I just returned from a meeting with some of my peers at SolidQ and we were talking about the value of blogging and publishing articles. A few days ago, another one of my peers asked me to review his first-ever blog post before it was published. Douglas McDowell, CEO of SolidQ North America, shared a blog post he wrote earlier this year about his perspective on this, which I found quite insightful. It’s about sharing information that someone has shared with you. I now share this with you:
Tell the joke again
by Douglas McDowell
Have you ever retold a joke? Of course you have, we love to hear jokes and retell them. But no one ever tells the joke the same way they heard it, they change it to reflect their personality, make it funnier or fit a situation or audience better. A part of them comes through in how they retell the joke. And retelling the joke is usually as (or more) entertaining to the person retelling the joke as it is to the people hearing it.

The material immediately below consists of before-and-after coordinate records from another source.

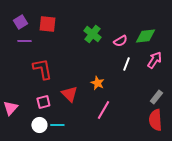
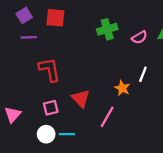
green cross: (92, 34) -> (107, 29), turned 36
white line: (126, 64) -> (143, 74), moved
orange star: (97, 83) -> (122, 88), moved
pink line: (103, 110) -> (107, 117), moved

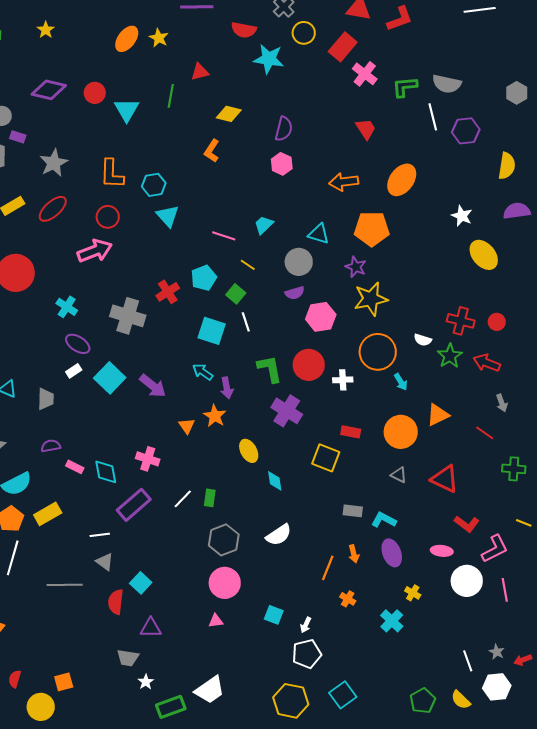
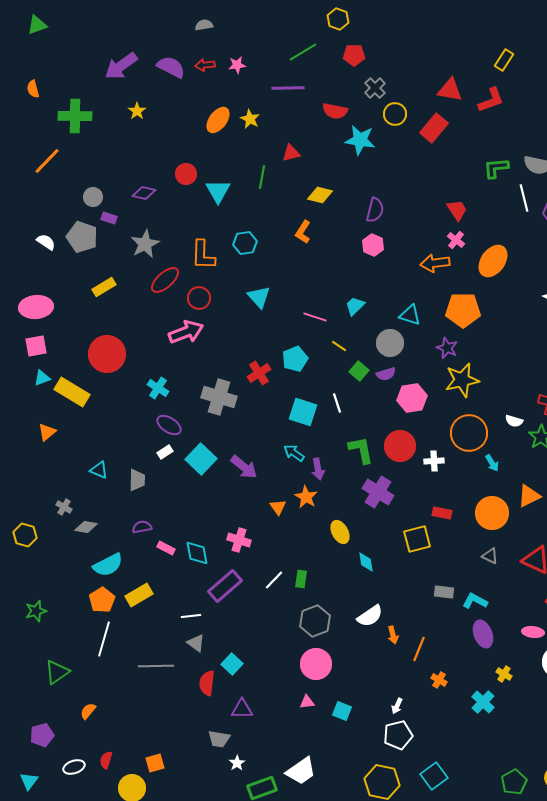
pink cross: (365, 74) -> (456, 240), moved, size x0.7
purple diamond: (49, 90) -> (144, 193), moved, size x0.7
cyan hexagon: (154, 185) -> (245, 243), moved
red ellipse: (53, 209) -> (165, 280), moved
green square: (236, 294) -> (359, 371), moved
yellow square: (326, 458) -> (417, 539), turned -36
orange arrow: (354, 554) -> (393, 635), moved
cyan square: (274, 615) -> (342, 711), moved

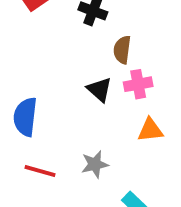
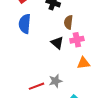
blue semicircle: (25, 117) -> (25, 24), moved
red line: (40, 171) -> (37, 86), moved, turned -35

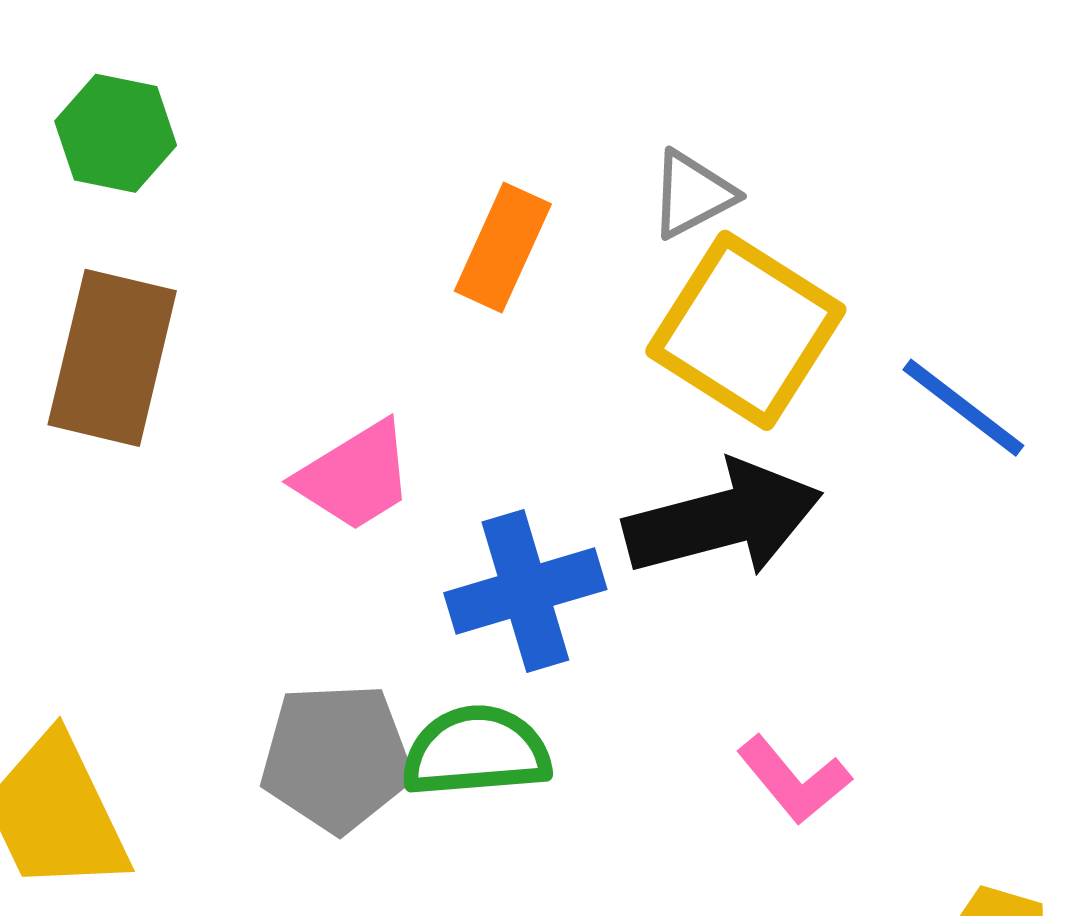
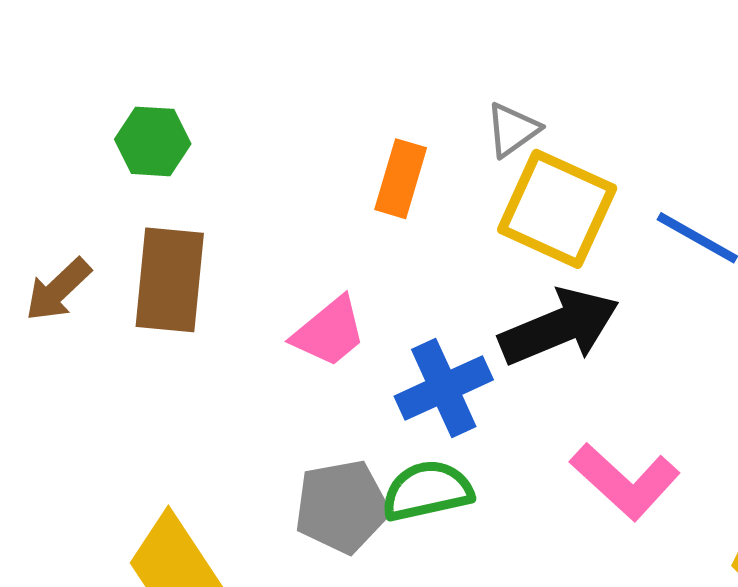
pink L-shape: (794, 780) -> (625, 481), size x1.5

The last few weeks I have been spending a lot of time doing one-on-one meetings with folks on the services delivery team, mostly around their quarterly plans for non-billable contributions and professional development. What a blessing that has been! It is tiring to spend your day in back-to-back meetings, but it I don’t remember when I have gotten to spend so much direct time with our people talking about how to make themselves, and in-turn SolidQ, so much better. The reality is that we all try to pack too much into our days, and it is far too easy to only focus on what has to get done and put off what could get done. But the stuff that could get done—but doesn’t necessarily have to get done—is often what is most valuable: investing in ourselves and SolidQ – the company that lets us do what we love to do.

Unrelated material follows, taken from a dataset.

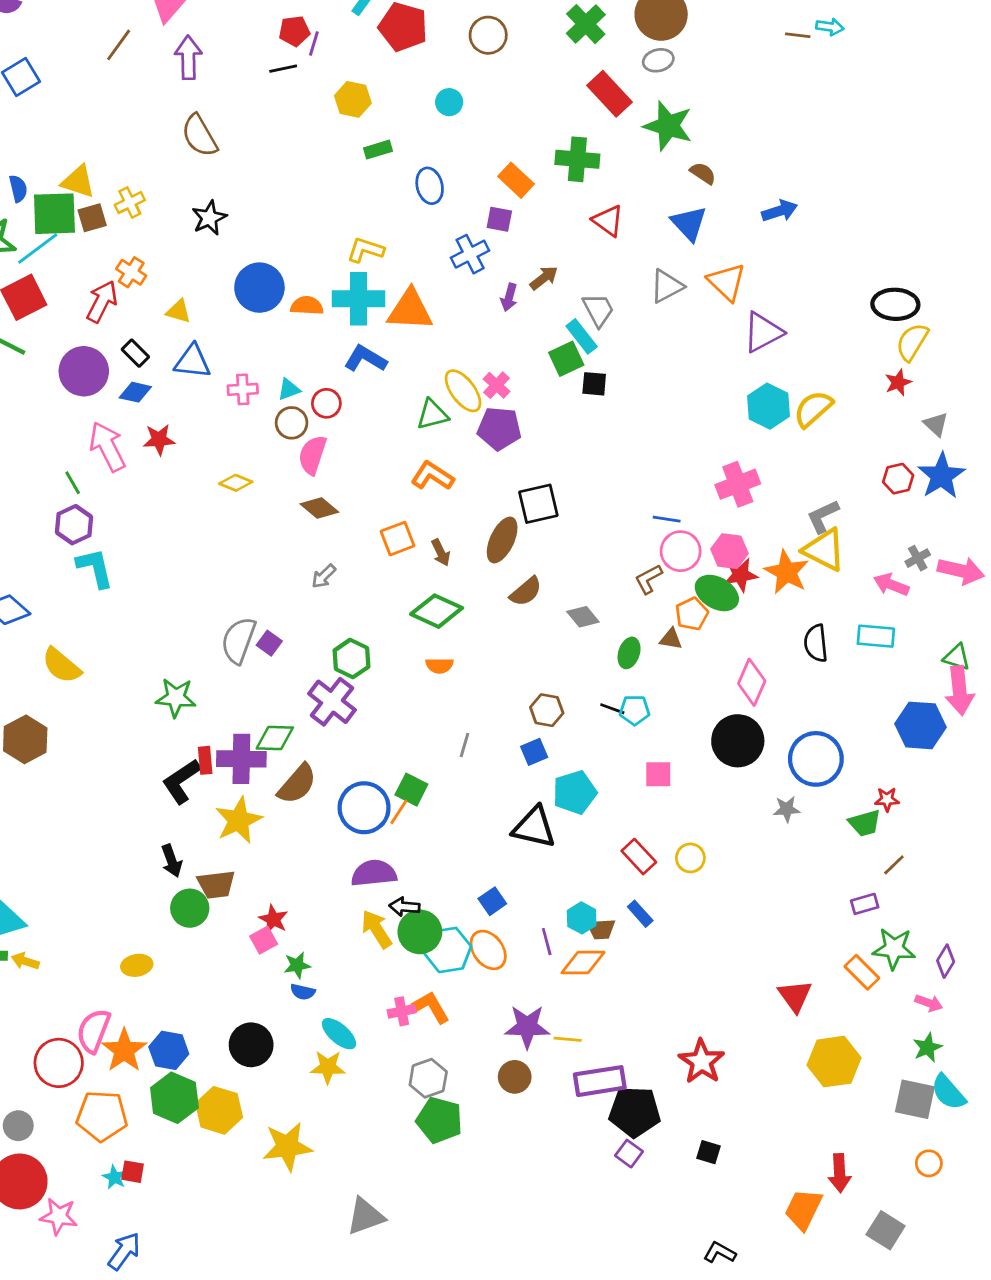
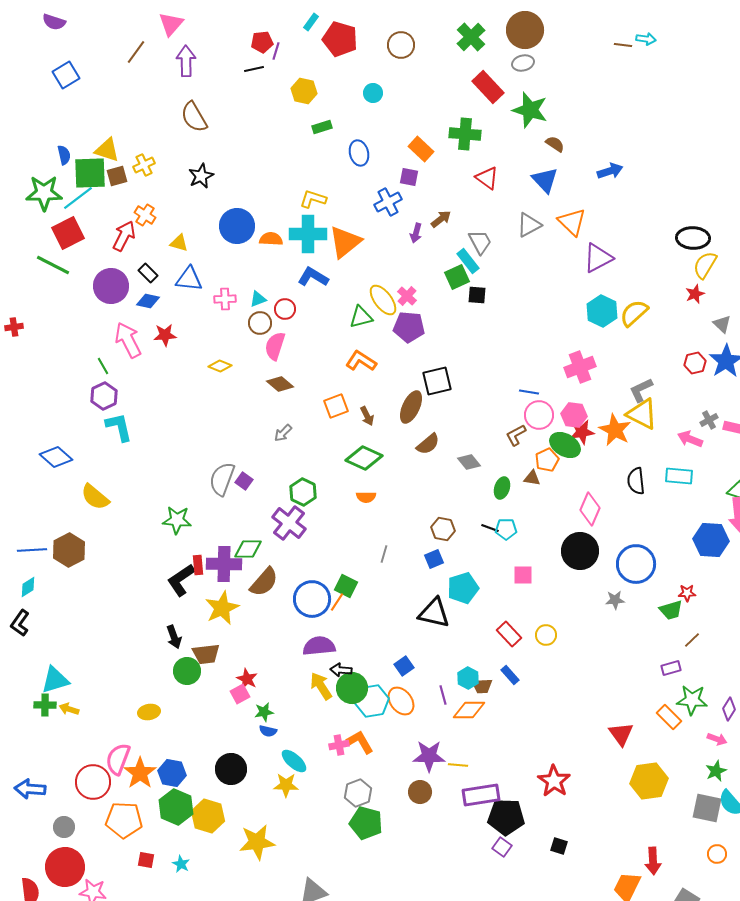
orange triangle: (410, 310) -> (345, 242), turned -42
cyan star: (114, 1177) -> (181, 864), moved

A reoccurring theme in my quarterly planning discussions has been blogging. What a great way to reflect on who you are, where you are going and what you are finding along the way, and then reinforcing or exploring further your discoveries. Everyone I spoke with agreed wholeheartedly — but almost none of them blog, myself included. Interestingly, a common comment that people volunteered was that they do not feel like they have much new or worthwhile to blog about. Each time I heard this I directly challenged it. I challenged the notion that blogging was for the benefit of the reader… I think blogging takes a completely different form when the writer is a little selfish and writes it for their own benefit. After all, it’s their blog, its their own online journalism column about whatever they want to write about and the reader and “public” aspect of a blog is really just about accountability and sharing oneself with others. Wow, I started that concept with selfishness and ended it unselfishness. Guess that makes my point that I have convinced myself and have been trying to convince others that blogging is a win-win proposition for everyone.

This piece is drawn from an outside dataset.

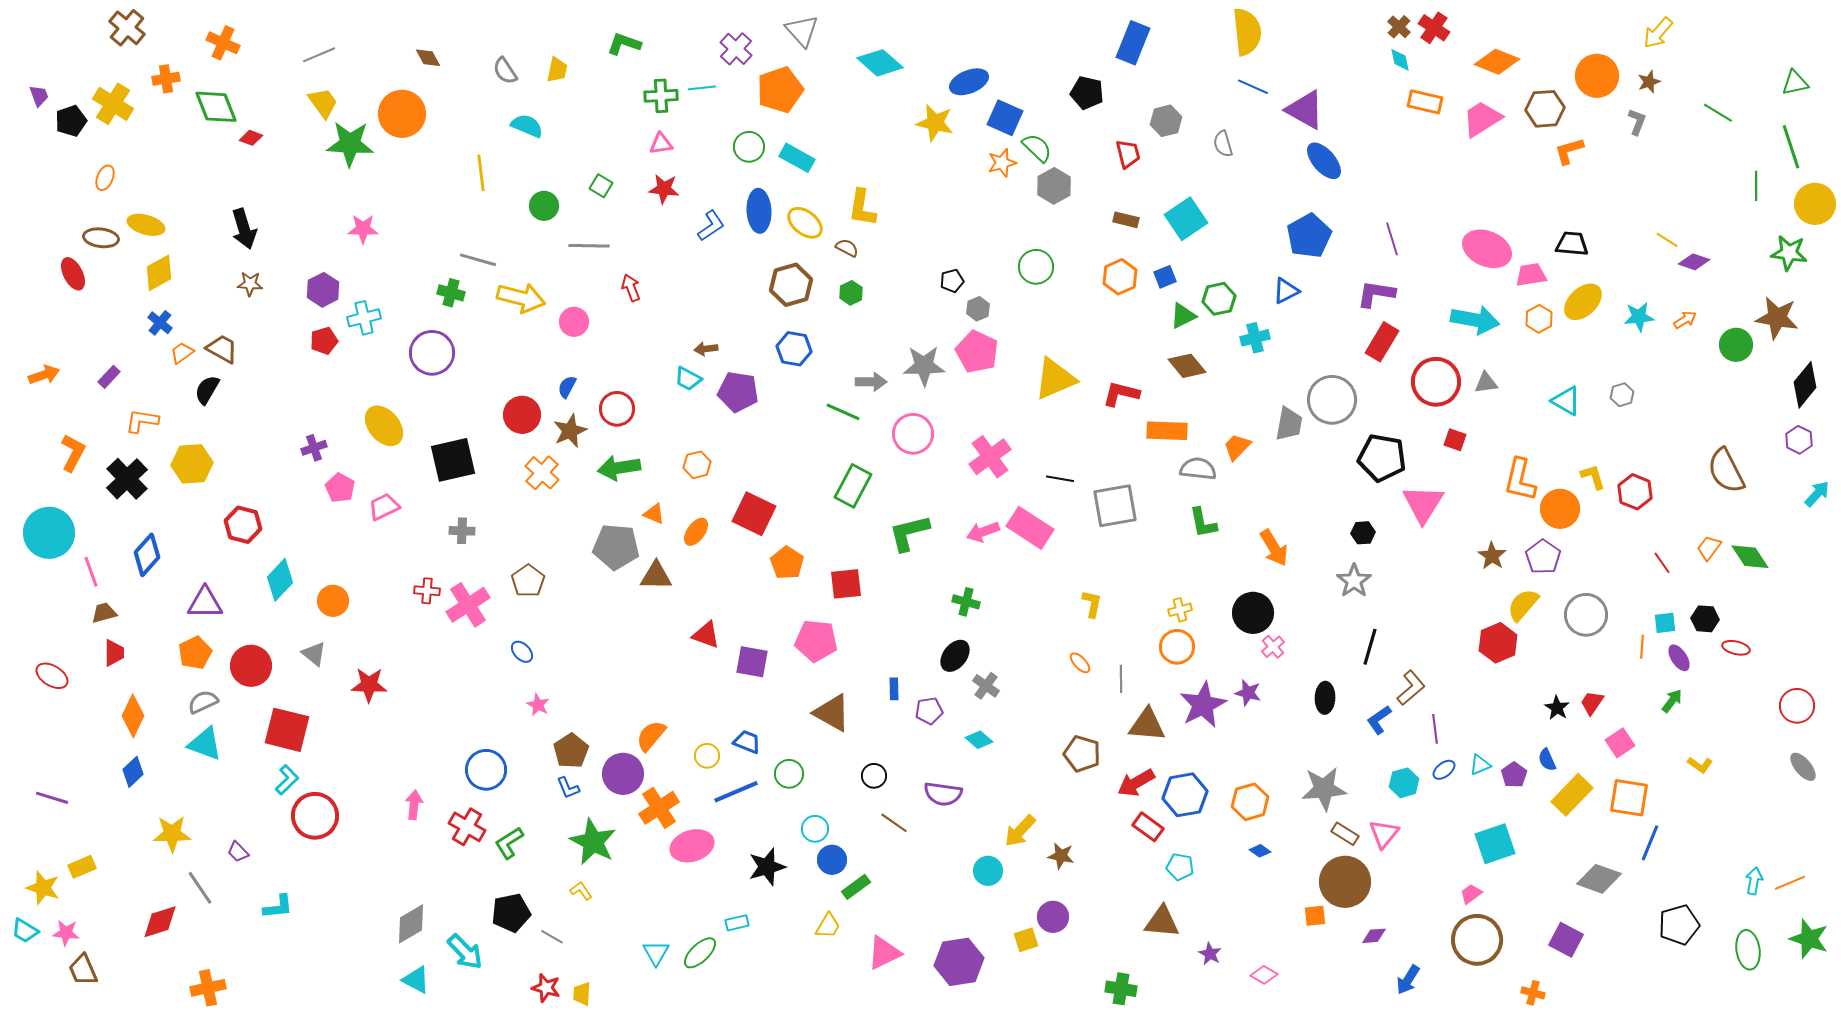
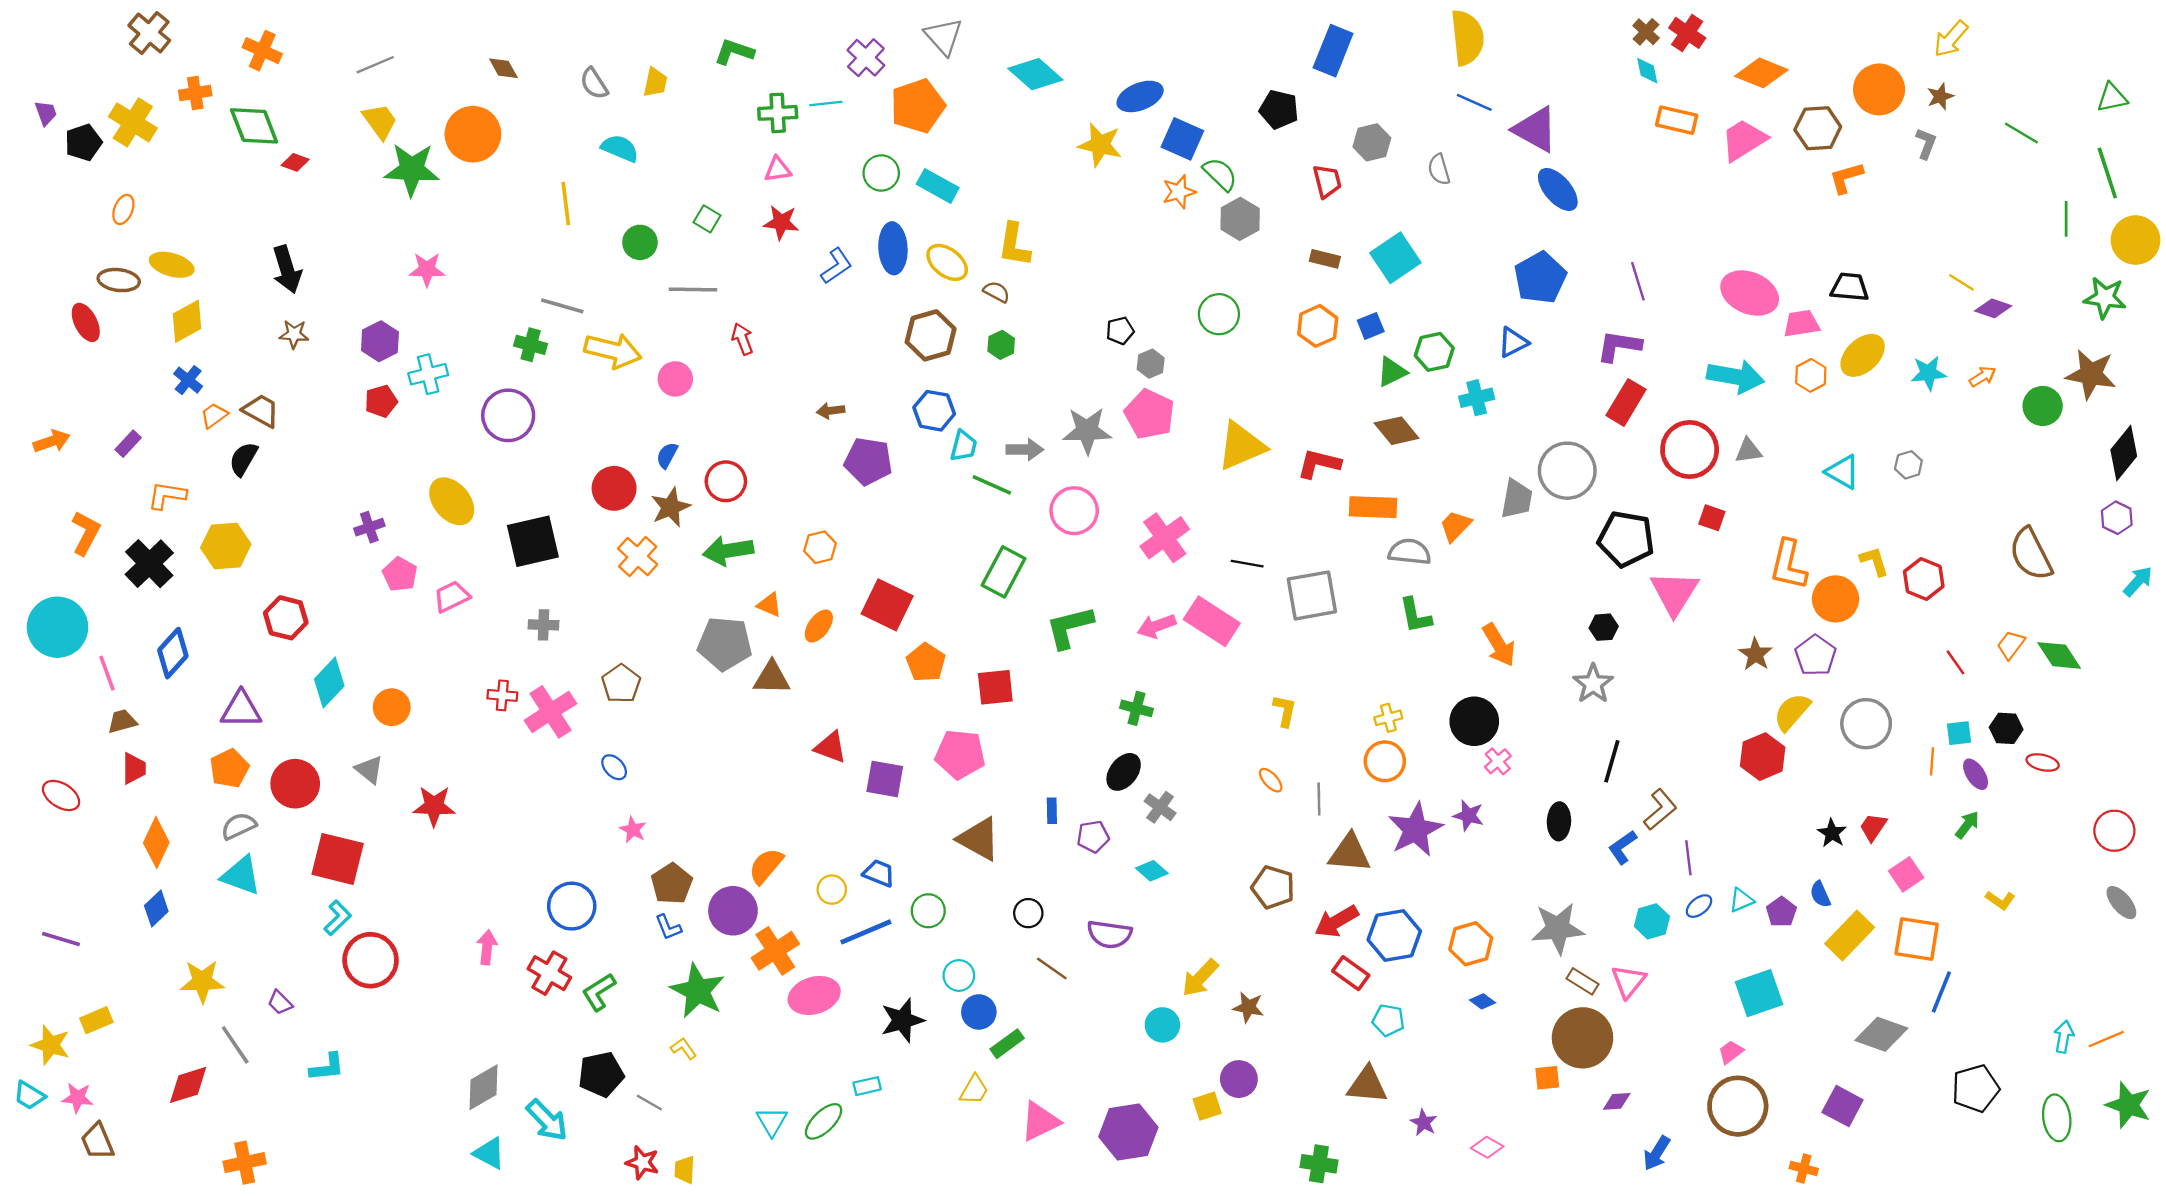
cyan trapezoid: (688, 379) -> (964, 446), moved, turned -104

I challenge you to tell the joke again.
Perhaps, if you started blogging today, you would not have a single new thing to tell the world. But I think the world would be worse off if we only told jokes we made up (painful). So… Retell a story. Explain how you figured out something obvious. Announce something exciting. Explain your reasoning behind your perspective. Share your epiphany moment, adding accountability to what you know you need to do next.
Go blog.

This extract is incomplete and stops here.